Pair a .dockerignore with every COPY. Smaller context = faster builds = no secrets in the image.

How the Build Cache Really Works — Stop Breaking It

Docker doesn't rebuild everything from scratch. It caches layers. When you change a line in your Dockerfile, Docker checks if the previous instruction's layer already exists. If it does, it reuses it. If not, it invalidates the cache — and every layer after it.

The problem? Developers put frequently changing files early in the Dockerfile. COPY the entire source tree before running npm install. Now every code change invalidates the node_modules layer. You pay for a full npm install on every build.

The fix is brutal and effective: order your instructions from least to most volatile. Start with package managers and lockfiles. Install dependencies. Then copy the source code. Docker's cache is dumb — it follows the order you give it. Give it a good order.

This pattern saves minutes per build in CI. If your builds take longer than 60 seconds, your layer ordering is wrong.

CacheOptimizedDockerfile.ymlYAML

// io.thecodeforge — devops tutorial

// WRONG ORDER — every code change busts the whole cache
FROM python:3.12-slim
WORKDIR /app
COPY . .                          // Source changes ALL the time
RUN pip install -r requirements.txt // Rebuilds dependencies EVERY time

// RIGHT ORDER — stable layers first
FROM python:3.12-slim AS builder
WORKDIR /app
COPY requirements.txt .            // Changes rarely
RUN pip install --no-cache-dir -r requirements.txt  // Stable cache hit
COPY src ./src                     // Source changes often — only busts this layer

// Build output showing cache status
// RUN pip install...  --->  Using cache (fast)
// COPY src ./src      --->  Cache busted (slow, but only one layer)

Output

Step 4/5 : RUN pip install -r requirements.txt

---> Using cache

---> a1b2c3d4e5f6

Step 5/5 : COPY src ./src

---> 7a8b9c0d1e2f

Time: 2.3 seconds (cache used for install)

Senior Shortcut:

Deduplicate your package manager installs by using a builder stage for dependencies, then copy only the virtual env or node_modules into the final stage. Keeps the cache intact and the final image small.

Key Takeaway

Order instructions from stable to volatile. Cache misses only invalidate the layers that follow — put your code last.

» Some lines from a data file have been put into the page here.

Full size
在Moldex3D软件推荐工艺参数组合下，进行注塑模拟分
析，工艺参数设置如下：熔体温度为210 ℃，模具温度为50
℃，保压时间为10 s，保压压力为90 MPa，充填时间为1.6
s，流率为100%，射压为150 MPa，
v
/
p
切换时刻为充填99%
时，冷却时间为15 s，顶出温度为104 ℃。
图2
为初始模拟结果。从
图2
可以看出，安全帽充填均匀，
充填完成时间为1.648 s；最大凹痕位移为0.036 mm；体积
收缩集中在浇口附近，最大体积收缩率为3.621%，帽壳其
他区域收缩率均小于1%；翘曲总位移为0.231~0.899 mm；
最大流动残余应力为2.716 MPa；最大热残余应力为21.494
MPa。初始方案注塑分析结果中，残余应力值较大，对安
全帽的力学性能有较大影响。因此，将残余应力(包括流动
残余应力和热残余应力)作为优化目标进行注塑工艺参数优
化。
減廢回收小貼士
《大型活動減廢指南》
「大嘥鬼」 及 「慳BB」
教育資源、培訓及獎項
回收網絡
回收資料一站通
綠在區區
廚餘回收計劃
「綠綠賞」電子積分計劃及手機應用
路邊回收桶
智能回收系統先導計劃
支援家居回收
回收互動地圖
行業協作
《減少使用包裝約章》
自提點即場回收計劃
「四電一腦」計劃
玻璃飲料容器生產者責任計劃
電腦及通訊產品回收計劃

Metadata in Dockerfiles — Labels, EXPOSE, and the Lies You Tell

A Dockerfile isn't just for building. It's for documentation. The instructions that don't affect the filesystem — LABEL, EXPOSE, and ARG — tell anyone who reads the image what it's supposed to do.

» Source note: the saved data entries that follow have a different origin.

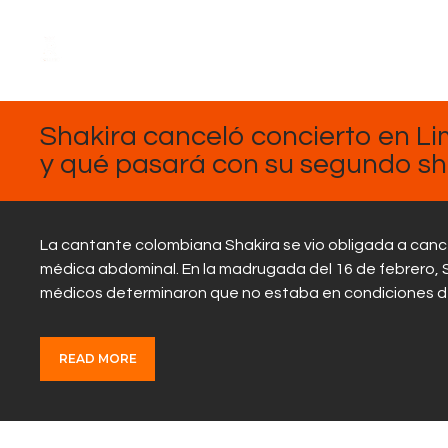
FEBRERO
17, 2025
Shakira canceló concierto en Lim
y qué pasará con su segundo sh
La cantante colombiana Shakira se vio obligada a canc
médica abdominal. En la madrugada del 16 de febrero, S
médicos determinaron que no estaba en condiciones d
READ MORE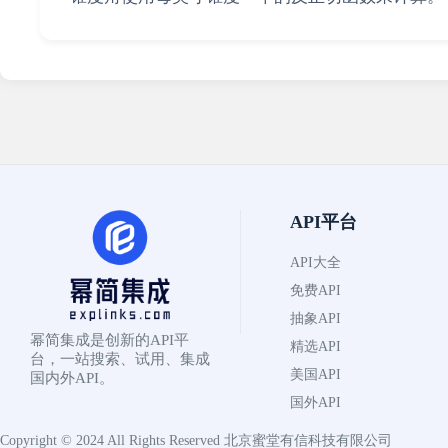
API平台
API大全
免费API
抽象API
幂简集成是创新的API平
精选API
台，一站搜索、试用、集成
美国API
国内外API。
国外API
Copyright © 2024 All Rights Reserved
北京蜜堂有信科技有限公司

LABEL adds metadata as key-value pairs. Use it for maintainer contact, version, and git commit. EXPOSE doesn't actually publish a port. It annotates that the container listens on that port at runtime. It's a contract between the image author and the person running it. If you skip it, you're hiding what the app needs.

ARG defines build-time variables. Use it to pass version numbers or environment-specific configs without hardcoding. But be careful — ARG values persist in the image history. Don't put secrets in ARG unless you want them leaked.

Production workflows read these labels. Registries sort by them. Monitoring tools surface them. If your Dockerfile has zero labels, you're shipping a blank ID card.

MetadataDockerfile.ymlYAML

// io.thecodeforge — devops tutorial

FROM golang:1.22-alpine AS builder

// Build-time args — NOT for secrets
ARG APP_VERSION
ARG GIT_SHA

LABEL org.opencontainers.image.version=${APP_VERSION}
LABEL org.opencontainers.image.revision=${GIT_SHA}
LABEL org.opencontainers.image.source="https://github.com/yourorg/payments-api"

EXPOSE 8080

// Inspection output for the built image
// docker inspect payments-api:latest shows all labels

Output

Labels:

org.opencontainers.image.revision: abc123def456

org.opencontainers.image.source: https://github.com/yourorg/payments-api

org.opencontainers.image.version: v2.4.1

ExposedPorts:

8080/tcp

Production Trap:

Never use ARG for tokens, passwords, or API keys. They persist in the image layers and are viewable with docker history. Use Docker secrets or buildkit's --secret flag instead.

Key Takeaway

LABEL your image as documentation. EXPOSE declares intent. ARG is for build-time configs, not secrets.

Why Every Dockerfile Needs a Clear Explanation of Base Image Choices

Most Dockerfiles start with FROM ubuntu:latest or FROM node:18-alpine without explaining why. That's a trap. The base image you pick directly dictates image size, attack surface, and compatibility. A bloated base like ubuntu:22.04 is 77 MB and includes unnecessary tools — perfect for testing, terrible for production. Alpine images drop to 5 MB but use musl libc, breaking binaries compiled against glibc. Distroless images strip everything but the runtime, reducing CVEs to near zero but making debugging impossible without sidecars. The rule: state your base image rationale in a comment above FROM. 'We use node:18-slim because Alpine's musl breaks our native bcrypt module.' That single line saves the next engineer hours of guessing. Never inherit a base image you can't explain in one sentence.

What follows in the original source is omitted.